MuZero-style planning excels in short-horizon tasks but struggles with long-term memory and multitask scalability. UniZero introduces a modular transformer-based latent world model that disentangles latent state from implicit history and jointly optimizes the world model and policy, enabling efficient planning in the latent space with a KV memory. Across VisualMatch, Atari multitask benchmarks, Atari 100K, and DMControl, UniZero achieves strong memory-based and standard-task performance, often outperforming strong baselines and displaying robust multi-task transfer. Ablation studies confirm the importance of SimNorm for stability, while decoding targets offer limited gains, supporting a design that emphasizes decision-relevant latent representations and scalable planning.

Abstract

Learning predictive world models is crucial for enhancing the planning capabilities of reinforcement learning (RL) agents. Recently, MuZero-style algorithms, leveraging the value equivalence principle and Monte Carlo Tree Search (MCTS), have achieved superhuman performance in various domains. However, these methods struggle to scale in heterogeneous scenarios with diverse dependencies and task variability. To overcome these limitations, we introduce UniZero, a novel approach that employs a modular transformer-based world model to effectively learn a shared latent space. By concurrently predicting latent dynamics and decision-oriented quantities conditioned on the learned latent history, UniZero enables joint optimization of the long-horizon world model and policy, facilitating broader and more efficient planning in the latent space. We show that UniZero significantly outperforms existing baselines in benchmarks that require long-term memory. Additionally, UniZero demonstrates superior scalability in multitask learning experiments conducted on Atari benchmarks. In standard single-task RL settings, such as Atari and DMControl, UniZero matches or even surpasses the performance of current state-of-the-art methods. Finally, extensive ablation studies and visual analyses validate the effectiveness and scalability of UniZero's design choices. Our code is available at \textcolor{magenta}{https://github.com/opendilab/LightZero}.

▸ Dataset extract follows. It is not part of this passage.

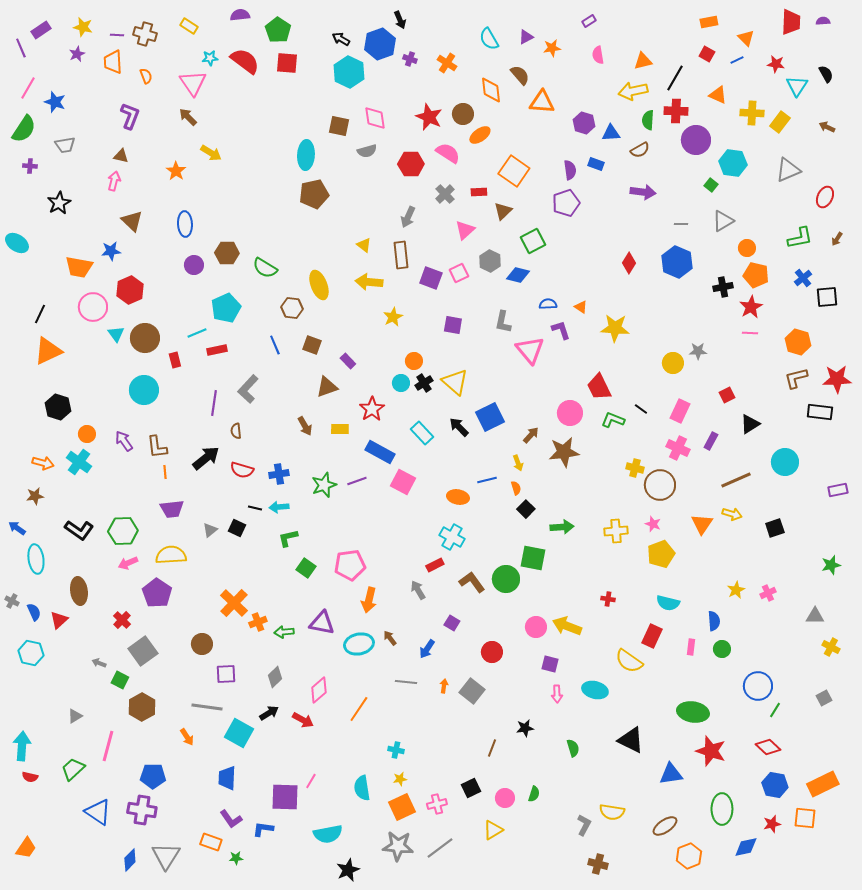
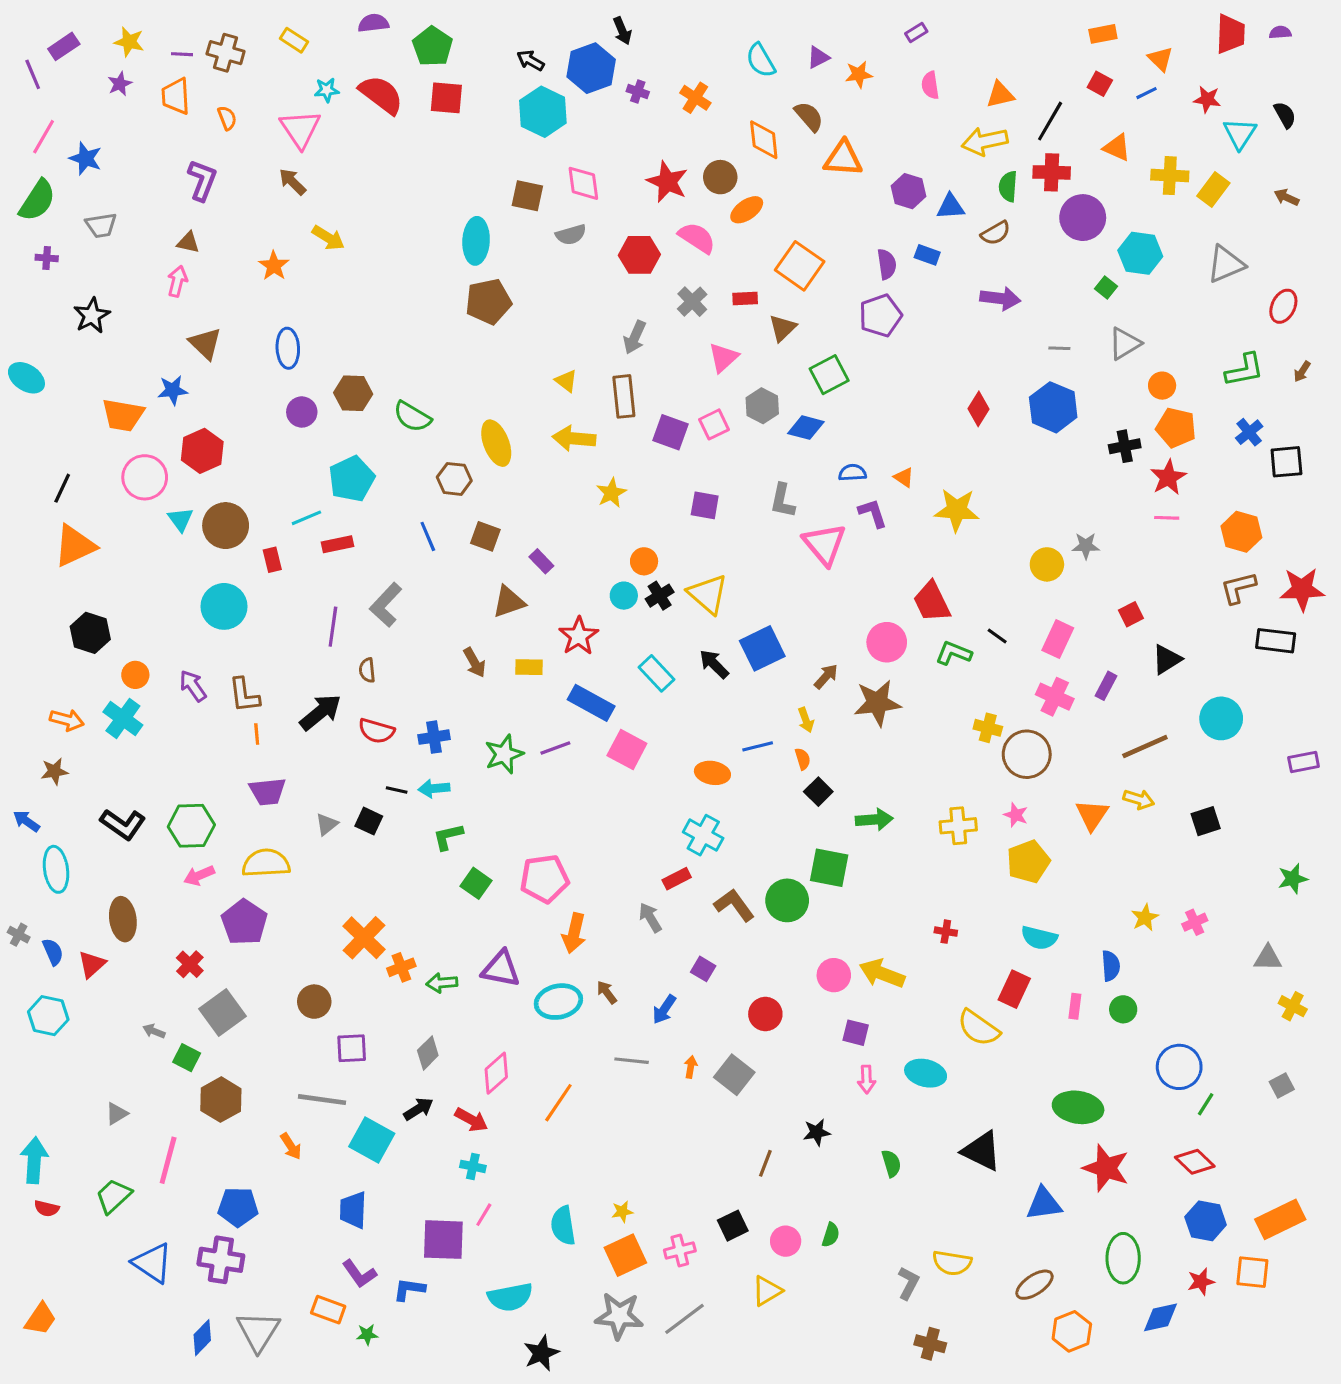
cyan cross: (396, 750) -> (473, 1166), moved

UniZero: Generalized and Efficient Planning with Scalable Latent World Models

TL;DR

Abstract

Paper Structure (61 sections, 11 equations, 22 figures, 11 tables, 1 algorithm)

This paper contains 61 sections, 11 equations, 22 figures, 11 tables, 1 algorithm.

Introduction
Background
UniZero
Main Limitations in MuZero-style Architectures
Scalable Latent World Models
Modular Latent World Models
Joint Optimization of Model and Policy
MCTS in the Unified Latent Space
Experiments
Experimental Setup
Environments.
Baselines.
Visual Match Benchmark
Multitask Learning on Atari Environments
Architecture and Training in Multitask Learning.
...and 46 more sections

Figures (22)

Figure 1: Comparison between the UniZero (Ours) and MuZero-style architectures during training and inference. Left: In the MuZero-style architecture, the recursively unrolled latent representation $s^k_{t}$ is tightly entangled with historical information. During training, it solely utilizes the initial observation of the sequence, resulting in inefficient utilization of information (under-utilization). During inference, the recursively predicted latent representation $s^k_{t-k}$ (with $k=2$ for clarity) serves as the root node in MCTS, which is prone to inaccuracies due to accumulated errors. These issues are particularly pronounced in tasks requiring long-term dependency modeling. Right: UniZero employs a modular latent world model comprising an encoder, a unified transformer backbone, and decision/dynamics heads. This design explicitly disentangles latent states from implicit latent history and leverages all observations during training (full-utilization). During inference, the directly encoded latent state $z_t$ is used as the root node. By utilizing a more complete and accessible context $M = (z_{t-H_\text{infer}}, a_{t-H_\text{infer}}, \dots, z_t, a_t)$, UniZero improves prediction accuracy and enables more effective long-term planning in the latent space.
Figure 2: Performance Comparison of UniZero and MuZero variants in Pong under approximate MDP and POMDP settings.Left: Results in the MDP setting. Right: Results in the POMDP setting. UniZero consistently outperforms all baselines across both scenarios, highlighting its robustness and adaptability. MuZero w/ SSL achieves superior sample efficiency in the MDP setting but fails to converge in the POMDP setting due to representation entanglement issues. Both MuZero w/ Context and UniZero (RNN) exhibit limited performance in both settings, primarily due to prediction errors caused by incomplete context representation.
Figure 3: MCTS in the learned latent space. The process begins with a new observation $o_1$, which is encoded into a latent state $z_1$. This latent state serves as the root node. The previous keys and values of recent memory are retrieved from the transformer's KV Cache $KV_M$. Subsequently, the search tree utilizes the world model to predict the next latent state $\hat{z}$ (which serves as an internal node), reward $\hat{r}$, policy $p$, and value $v$, conditioned on the retrieved KV, recursively. These predictions are used to conduct MCTS, ultimately resulting in an improved policy $\pi$.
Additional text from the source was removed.